▶ [Problem requirements]:
The answer must be a single number: how many lines of the records below hold the word "Условия".

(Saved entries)
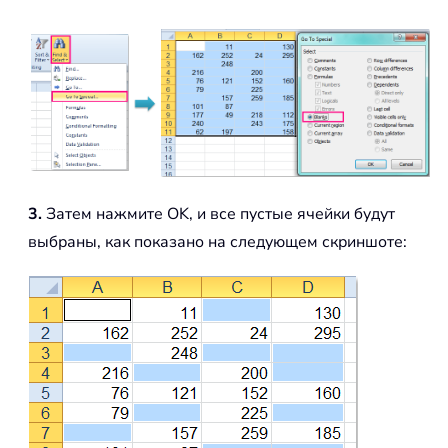
3.
Затем нажмите OK, и все пустые ячейки будут
выбраны, как показано на следующем скриншоте:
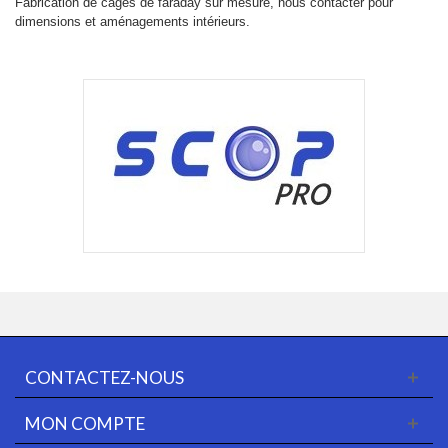
Fabrication de cages de faraday sur mesure, nous contacter pour
dimensions et aménagements intérieurs.
CONTACTEZ-NOUS
MON COMPTE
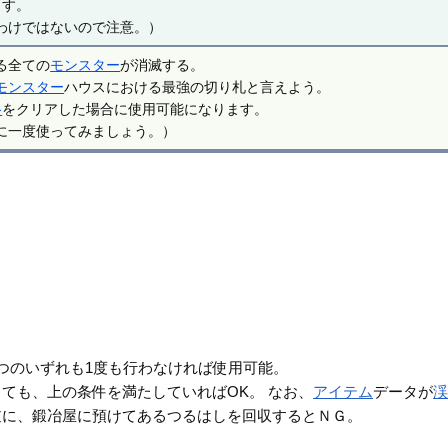
ます。
わけではないので注意。）
る全ての
モンスター
が消滅する。
モンスター
ハウスにおける最強の切り札と言えよう。
谷
をクリアした場合に使用可能になります。
に一度使ってみましょう。）
つのいずれも1度も行わなければ使用可能。
ても、上の条件を満たしていればOK。 なお、
アイテム
データが
逆に、鍛冶屋に預けてあるつるはしを回収するとＮＧ。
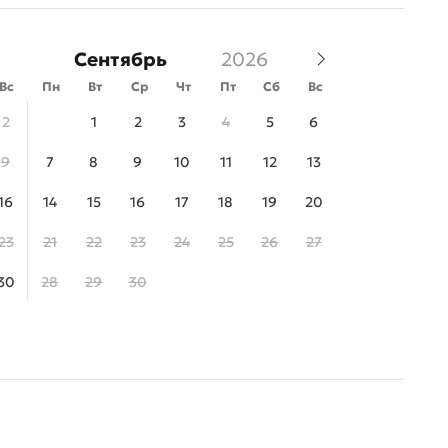
Сентябрь
Вс
Пн
Вт
Ср
Чт
Пт
Сб
Вс
2
1
2
3
4
5
6
9
7
8
9
10
11
12
13
16
14
15
16
17
18
19
20
23
21
22
23
24
25
26
27
30
28
29
30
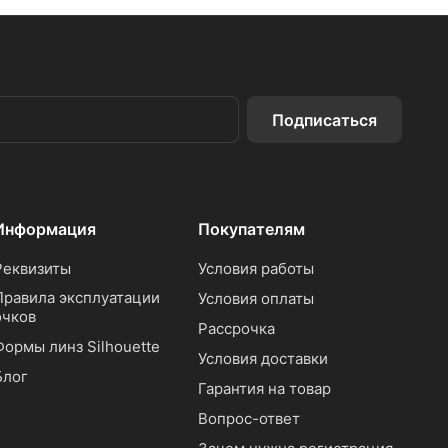
Подписаться
Информация
Покупателям
Реквизиты
Условия работы
Правила эксплуатации
Условия оплаты
очков
Рассрочка
Формы линз Silhouette
Условия доставки
Блог
Гарантия на товар
Вопрос-ответ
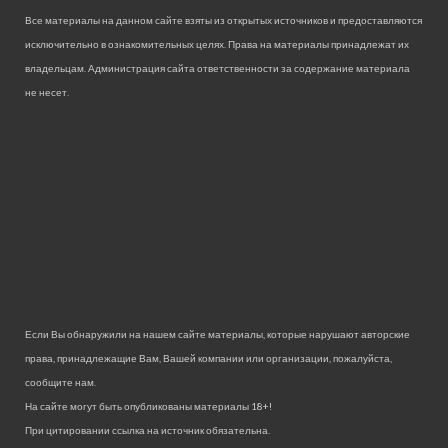
Все материалы на данном сайте взяты из открытых источников и предоставляются
исключительно в ознакомительных целях. Права на материалы принадлежат их
владельцам. Администрация сайта ответственности за содержание материала
не несет.
Если Вы обнаружили на нашем сайте материалы, которые нарушают авторские
права, принадлежащие Вам, Вашей компании или организации, пожалуйста,
сообщите нам.
На сайте могут быть опубликованы материалы 18+!
При цитировании ссылка на источник обязательна.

▶ [Result below]:
3